The initial pressure is the pressure stamped on the sphere when new (and diminishing as the sphere ages and nitrogen escapes through the membrane). This is the pressure of nitrogen gas with no LHM present on the other side of the membrane. A lower initial pressure means there is less gas in the sphere, which means that once the (higher) operating pressure is applied, the gas will compress to a smaller volume. It is this smaller volume that makes the suspension stiffer—an added fixed amout of LHM inside the sphere reduces a smaller volume by a larger relative percentage than it would a larger volume, hence the pressure increases faster than for a sphere with a higher initial pressure.

An example: let's suppose we have a 300 ccm sphere and the operating pressure is 100 bar. One centimeter of movement in the suspension results in 5 ccm of LHM being pushed into the sphere. For a 300 ccm sphere with an initial pressure of 30 bar, when the suspension rises to its normal position—in other words, when the operating pressure has been achieved—the fluid has compressed the gas from 30 bar to exactly the operating pressure. The gas opposes the liquid and the suspension is in equilibrium, not moving. In order for this to happen, the initial 30 bar to become 100 bar, the gas needs to be compressed to a volume 100/30 times smaller than the initial size of the spehere: to 90 ccm.

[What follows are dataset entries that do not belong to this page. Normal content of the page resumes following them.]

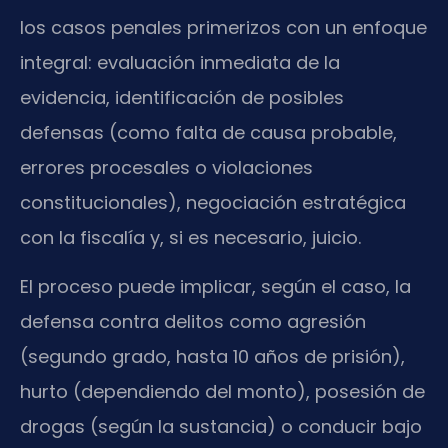
los casos penales primerizos con un enfoque
integral: evaluación inmediata de la
evidencia, identificación de posibles
defensas (como falta de causa probable,
errores procesales o violaciones
constitucionales), negociación estratégica
con la fiscalía y, si es necesario, juicio.
El proceso puede implicar, según el caso, la
defensa contra delitos como agresión
(segundo grado, hasta 10 años de prisión),
hurto (dependiendo del monto), posesión de
drogas (según la sustancia) o conducir bajo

Let's add a load now that pushes the suspension down 1 cm. As this movement equals to 5 ccm of LHM displacement, this additional amount of LHM enters the sphere, compressing the gas even further to a volume of 85 ccm. The pressure will increase by the same ratio, 90/85=5.88% over the nominal 100 bar. Consequently, the additional load needed to push the suspension down by that 1 cm is 5.88% over nominal.

Now let's consider the same load but with a sphere with an initial pressure of 50 bar only. At operating pressure, the gas will be compressed into a volume 100/50 times smaller than initial—150 ccm this time. Reducing this by 5 ccm on account of a load that pushes the suspension down 1 cm will now seem smaller in comparison, because instead of reducing from 90 to 85 ccm we are reducing from 150 to 145 ccm, with a pressure increase of 3.45%. The same suspension movement with less added load results in a softer equivalent spring in the case of the higher initial pressure sphere.

Two parts in the system contribute to the damping effect of the suspension, a fixed part: the bore in the damper assembly and a variable part, the damping elements around this center bore. The damping elements are also holes, covered by a spring washer. The reason for this double setup is to provide different responses in different situations. For a sharp increase in pressure difference between the sphere and the suspension—characteristic of abrupt jolts caused by road irregularities—the spring cover opens up and lets the hydraulic 'spring' absorb the energy and dissipate it slowly. The center hole provides the damping—drilling it to a larger bore will decrease the damping effect.